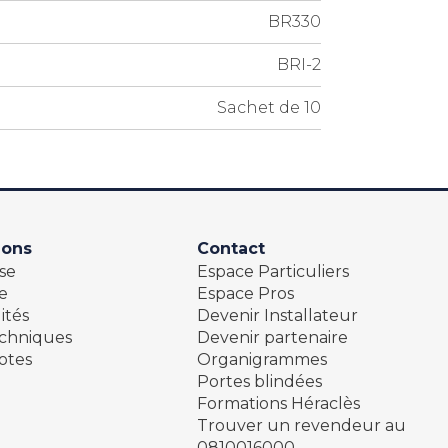
BR330
BRI-2
Sachet de 10
ions
Contact
se
Espace Particuliers
e
Espace Pros
ités
Devenir Installateur
echniques
Devenir partenaire
otes
Organigrammes
Portes blindées
Formations Héraclès
Trouver un revendeur au
0810016000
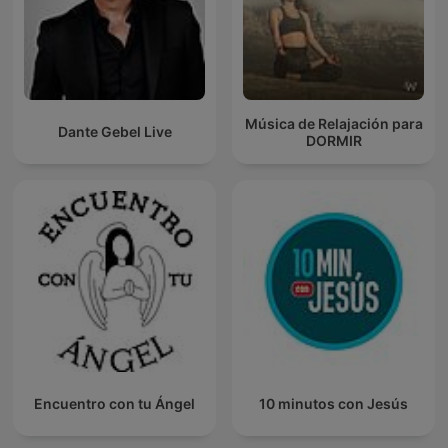
Música de Relajación para
Dante Gebel Live
DORMIR
Encuentro con tu Ángel
10 minutos con Jesús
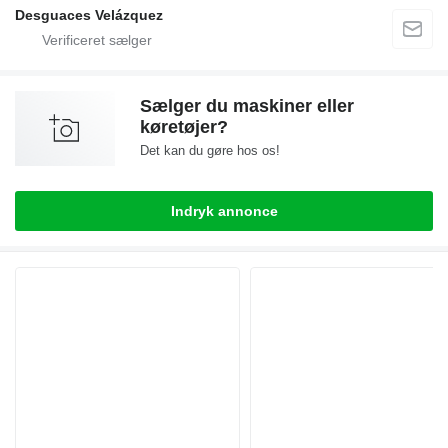
Desguaces Velázquez
Sælger du maskiner eller
køretøjer?
Det kan du gøre hos os!
Indryk annonce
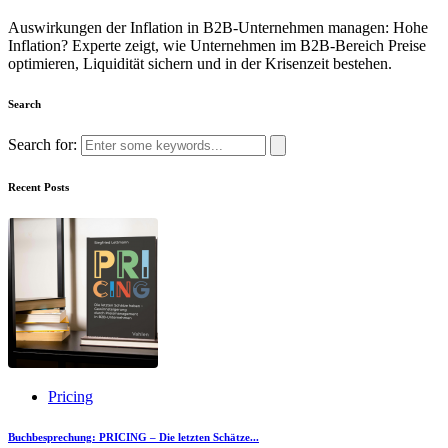
Auswirkungen der Inflation in B2B-Unternehmen managen: Hohe
Inflation? Experte zeigt, wie Unternehmen im B2B-Bereich Preise
optimieren, Liquidität sichern und in der Krisenzeit bestehen.
Search
Search for:
Recent Posts
Pricing
Buchbesprechung: PRICING – Die letzten Schätze...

Aim of the exercise: Copy the lines of the entries above that mention "Unternehmen".

Written solution:
Auswirkungen der Inflation in B2B-Unternehmen managen: Hohe
Inflation? Experte zeigt, wie Unternehmen im B2B-Bereich Preise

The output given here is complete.